The training was successful. Members of the bench who participated in the training recommended that their courts should be used to fast-track trafficking in persons cases. UNODC was further encouraged to engage the Judiciary to ensure that a policy directive was issued to facilitate fast-tracking of such cases in Zambia. In addition, some participants pledged to roll out the training within their own institutions at minimal cost. Participants further recommended that UNODC should consider supporting the review of police and corrections staff training curricula, for the possible inclusion of a module on trafficking in persons.

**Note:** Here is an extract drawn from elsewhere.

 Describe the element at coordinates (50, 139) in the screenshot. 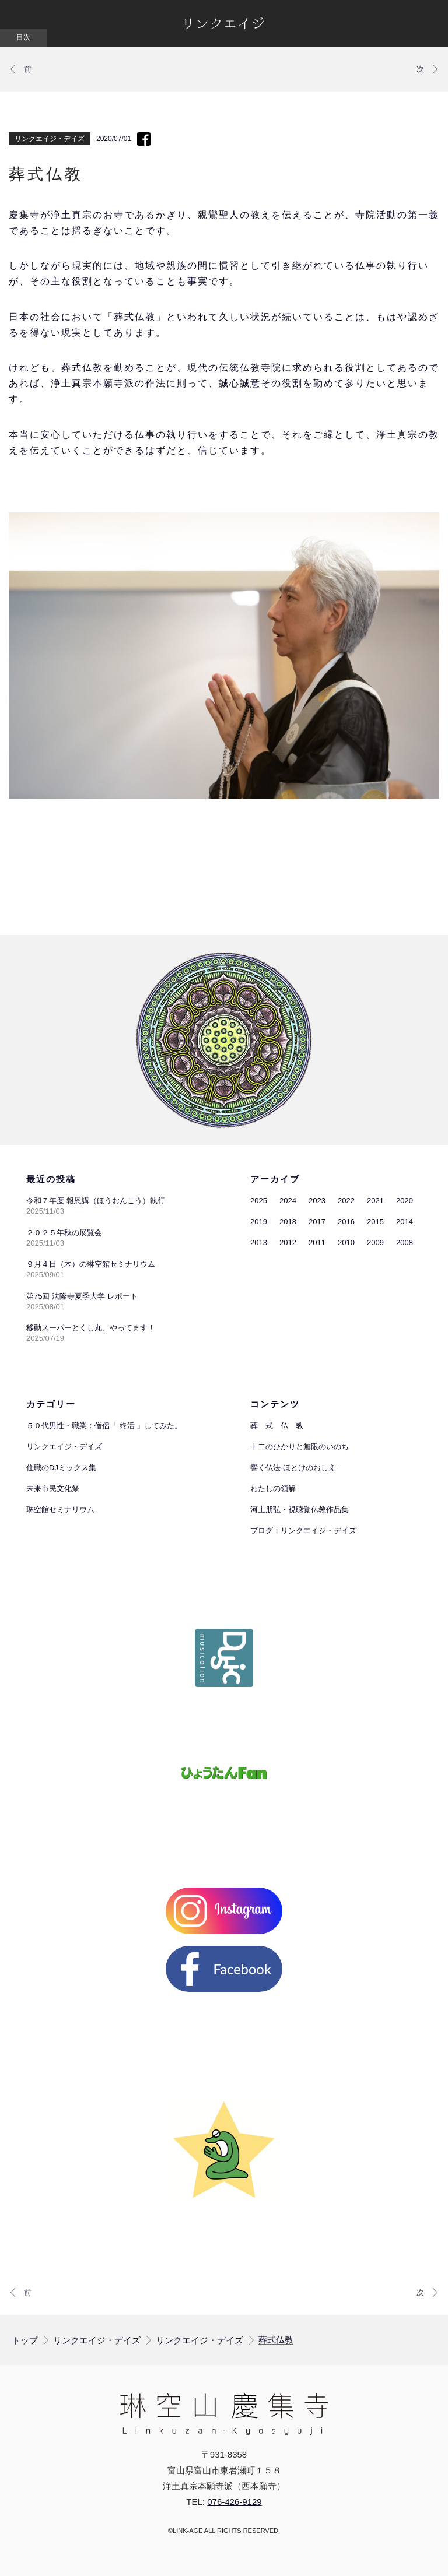 I see `リンクエイジ・デイズ` at that location.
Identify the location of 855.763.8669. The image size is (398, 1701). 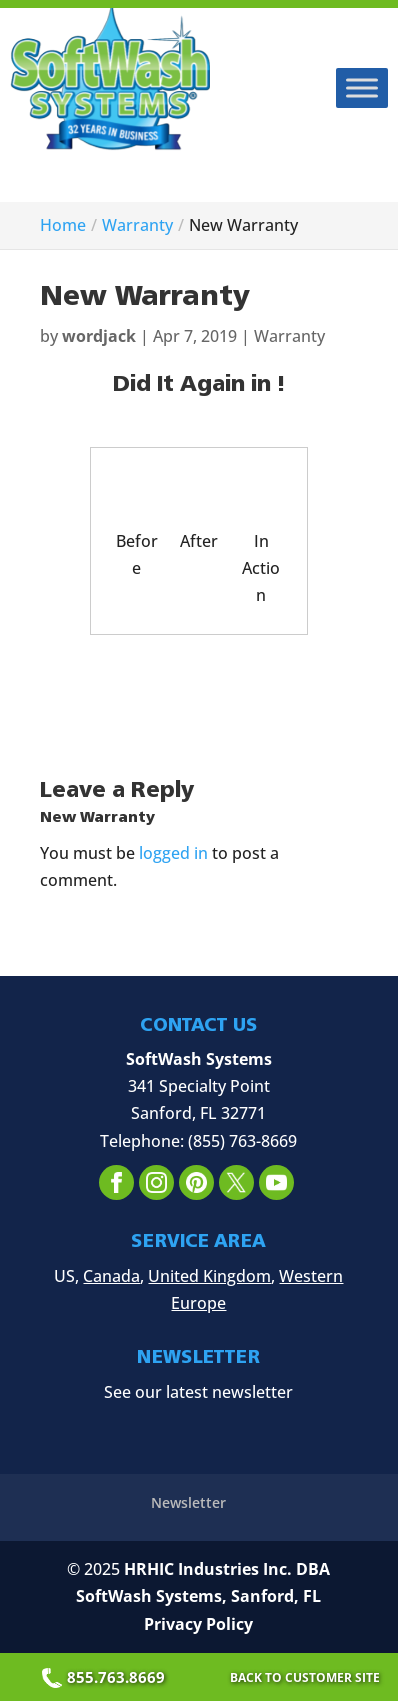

UNODC pledged to work with IOM to review the existing staff training curricula.
Following the training, UNODC received very good feedback from the participants. So far, a request to train Lusaka based magistrates on trafficking in persons has been submitted to UNODC by the Judiciary. Innovatively, one of the trained participants based in Mazabuka, Mr. Nester Phakati, a Prosecutor from the National Prosecution Authority, took time to sensitize 40 students in their last year of Secondary School, at Makoye boarding, about 15km from Mazabuka town on human trafficking. He focused on the crime of trafficking in persons and the vulnerability of young people being exploited by traffickers. He encouraged them to always be alert as they complete school and start searching for jobs and scholarships. He further highlighted that the fact that traffickers are in most cases not strangers but could even be family members. Mr. Phakati intends to extend his sensitization to the church community in Mazabuka. In his report to UNODC, he stated:
"This Sunday I will be sharing at my local church issues of human trafficking just after preaching time. I also hope to engage a few other local pastors so that I try to spread more information about trafficking in their churches. It's extremely exciting ".
UNODC takes pride in learning that its capacity building efforts are yielding fruit. The prospects remain favourable, as we plan to roll-out the training by these enthusiastic trainers.
UNODC implements anti-trafficking activities in collaboration with the Government of Zambia and with the financial support of the United Kingdom. Implemented as part of the UNODC Global Programme against Trafficking in Persons, jointly with UNODC Regional Office for Southern Africa, this project contributes to the implementation of the 2030 Agenda for Sustainable Development Goals (SDGs) and in particular SDG 16 on Peace, Justice and Strong Institutions.